-- SUPPLIED INFORMATION follows --

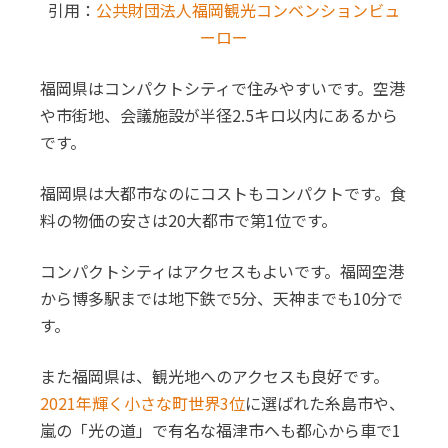
引用：
公共財団法人福岡観光コンベンションビュ
ーロー
福岡県はコンパクトシティで住みやすいです。空港
や市街地、会議施設が半径2.5キロ以内にあるから
です。
福岡県は大都市なのにコストもコンパクトです。食
料の物価の安さは20大都市で第1位です。
コンパクトシティはアクセスもよいです。福岡空港
から博多駅までは地下鉄で5分、天神までも10分で
す。
また福岡県は、観光地へのアクセスも良好です。
2021年輝く小さな町世界3位
に選ばれた糸島市や、
嵐の「光の道」で有名な福津市へも都心から車で1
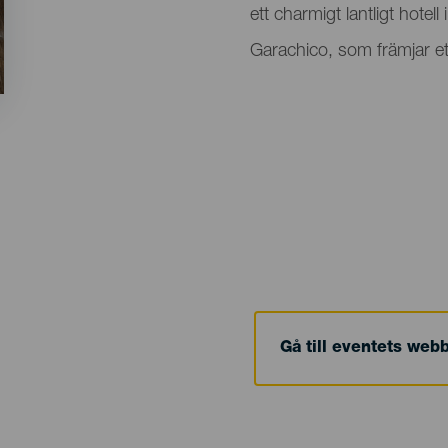
ett charmigt lantligt hotell
Garachico, som främjar et
Gå till eventets web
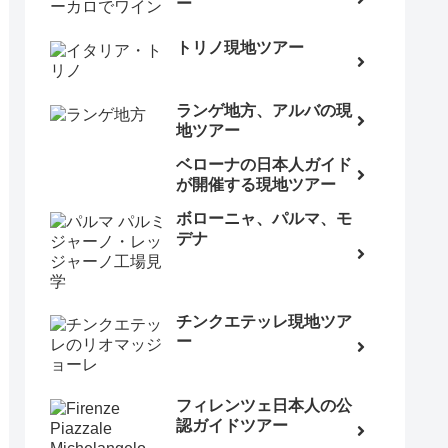
ー
トリノ現地ツアー
ランゲ地方、アルバの現
地ツアー
ベローナの日本人ガイド
が開催する現地ツアー
ボローニャ、パルマ、モ
デナ
チンクエテッレ現地ツア
ー
フィレンツェ日本人の公
認ガイドツアー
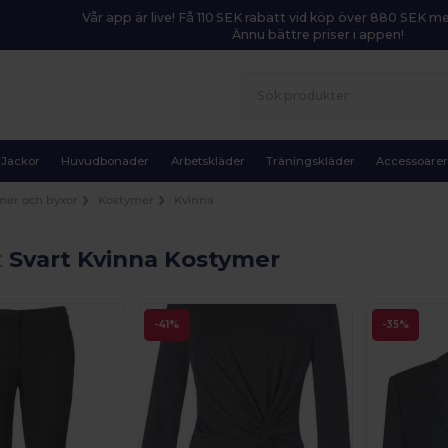
Vår app är live! Få 110 SEK rabatt vid köp över 880 SEK 
Ännu bättre priser i appen!
Jackor
Huvudbonader
Arbetskläder
Träningskläder
Accessoare
mer och byxor
Kostymer
Kvinna
t
Svart Kvinna Kostymer
-41%
-35%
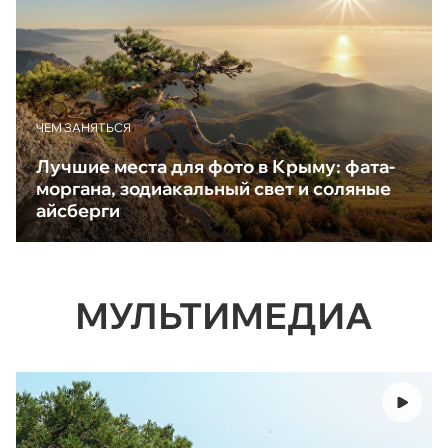
ЧЕМ ЗАНЯТЬСЯ
Лучшие места для фото в Крыму: фата-
моргана, зодиакальный свет и соляные
айсберги
МУЛЬТИМЕДИА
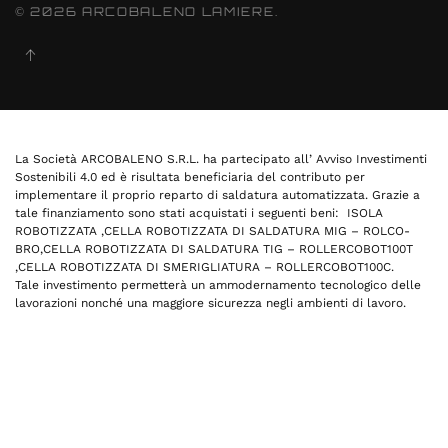
©
2026
ARCOBALENO LAMIERE.
La Società ARCOBALENO S.R.L. ha partecipato all’ Avviso Investimenti
Sostenibili 4.0 ed è risultata beneficiaria del contributo per
implementare il proprio reparto di saldatura automatizzata. Grazie a
tale finanziamento sono stati acquistati i seguenti beni: ISOLA
ROBOTIZZATA ,CELLA ROBOTIZZATA DI SALDATURA MIG – ROLCO-
BRO,CELLA ROBOTIZZATA DI SALDATURA TIG – ROLLERCOBOT100T
,CELLA ROBOTIZZATA DI SMERIGLIATURA – ROLLERCOBOT100C.
Tale investimento permetterà un ammodernamento tecnologico delle
lavorazioni nonché una maggiore sicurezza negli ambienti di lavoro.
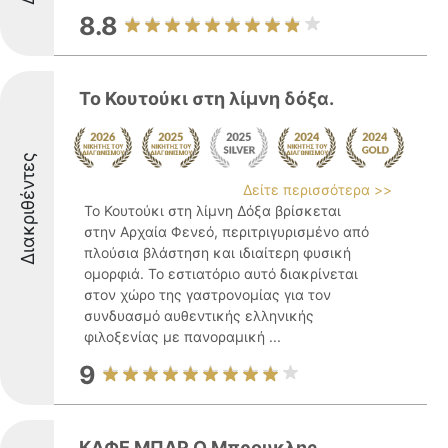
8.8
Το Κουτούκι στη λίμνη δόξα.
Διακριθέντες
Δείτε περισσότερα >>
Το Κουτούκι στη λίμνη Δόξα βρίσκεται
στην Αρχαία Φενεό, περιτριγυρισμένο από
πλούσια βλάστηση και ιδιαίτερη φυσική
ομορφιά. Το εστιατόριο αυτό διακρίνεται
στον χώρο της γαστρονομίας για τον
συνδυασμό αυθεντικής ελληνικής
φιλοξενίας με πανοραμική ...
9
ΚΑΦΕ ΜΠΑΡ Ο Μπρουκλης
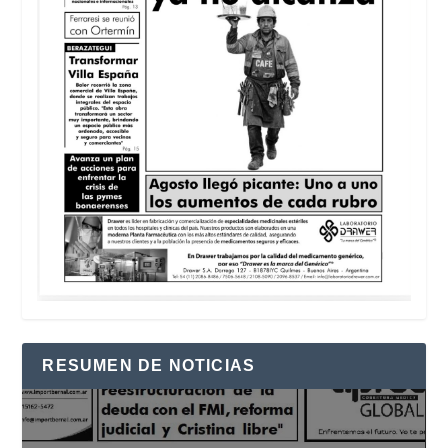
RESUMEN DE NOTICIAS
Reproductor
de
vídeo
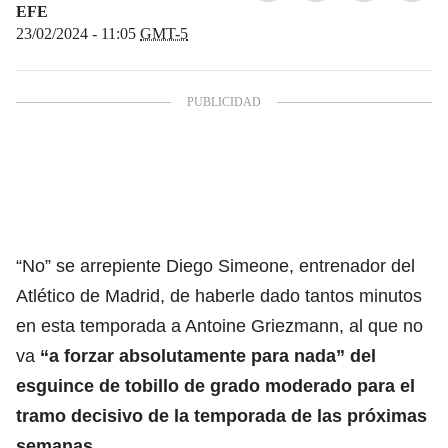
EFE
23/02/2024 - 11:05
GMT-5
“No” se arrepiente Diego Simeone, entrenador del
Atlético de Madrid, de haberle dado tantos minutos
en esta temporada a Antoine Griezmann, al que no
va
“a forzar absolutamente para nada” del
esguince de tobillo de grado moderado para el
tramo decisivo de la temporada de las próximas
semanas.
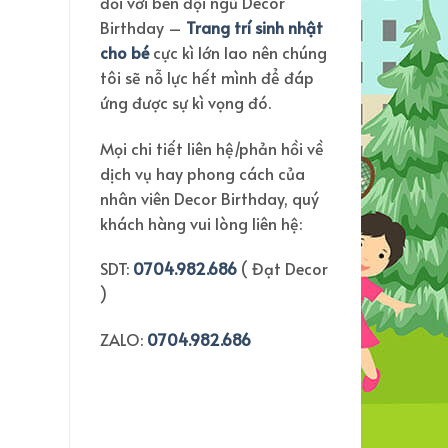
đối với bên đội ngũ Decor
Birthday –
Trang trí sinh nhật
cho bé
cực kì lớn lao nên chúng
tôi sẽ nỗ lực hết mình để đáp
ứng được sự kì vọng đó.
Mọi chi tiết liên hệ/phản hồi về
dịch vụ hay phong cách của
nhân viên Decor Birthday, quý
khách hàng vui lòng liên hệ:
SDT:
0704.982.686
( Đạt Decor
)
ZALO:
0704.982.686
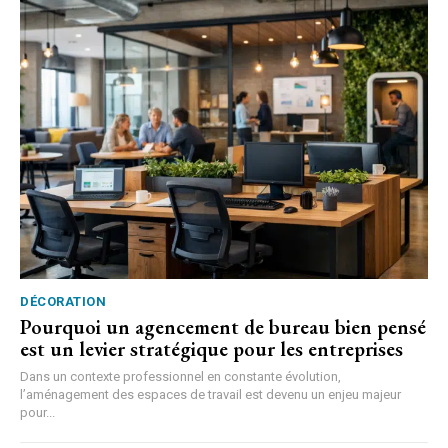
DÉCORATION
Pourquoi un agencement de bureau bien pensé
est un levier stratégique pour les entreprises
Dans un contexte professionnel en constante évolution,
l’aménagement des espaces de travail est devenu un enjeu majeur
pour...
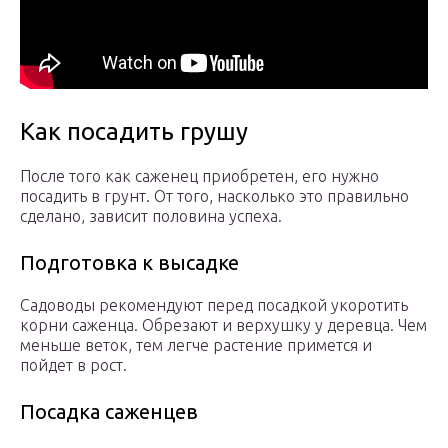
Как посадить грушу
После того как саженец приобретен, его нужно
посадить в грунт. От того, насколько это правильно
сделано, зависит половина успеха.
Подготовка к высадке
Садоводы рекомендуют перед посадкой укоротить
корни саженца. Обрезают и верхушку у деревца. Чем
меньше веток, тем легче растение примется и
пойдет в рост.
Посадка саженцев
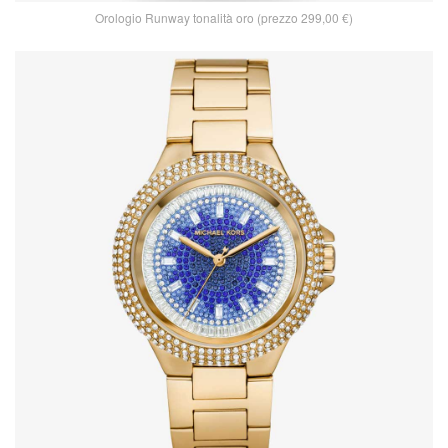
Orologio Runway tonalità oro (prezzo 299,00 €)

-- SUPPLIED INFORMATION concluded --

● **YOUR INSTRUCTIONS**:
Reproduce the records above exactly, but only from the line with "Träningskläder" up to and including the line with "implementare il proprio". Leave the pictures out.

● **ANSWER TO THIS PROBLEM**:
Träningskläder
Accessoare
mer och byxor
Kostymer
Kvinna
t
Svart Kvinna Kostymer
-41%
-35%
ЧЕМ ЗАНЯТЬСЯ
Лучшие места для фото в Крыму: фата-
моргана, зодиакальный свет и соляные
айсберги
МУЛЬТИМЕДИА
©
2026
ARCOBALENO LAMIERE.
La Società ARCOBALENO S.R.L. ha partecipato all’ Avviso Investimenti
Sostenibili 4.0 ed è risultata beneficiaria del contributo per
implementare il proprio reparto di saldatura automatizzata. Grazie a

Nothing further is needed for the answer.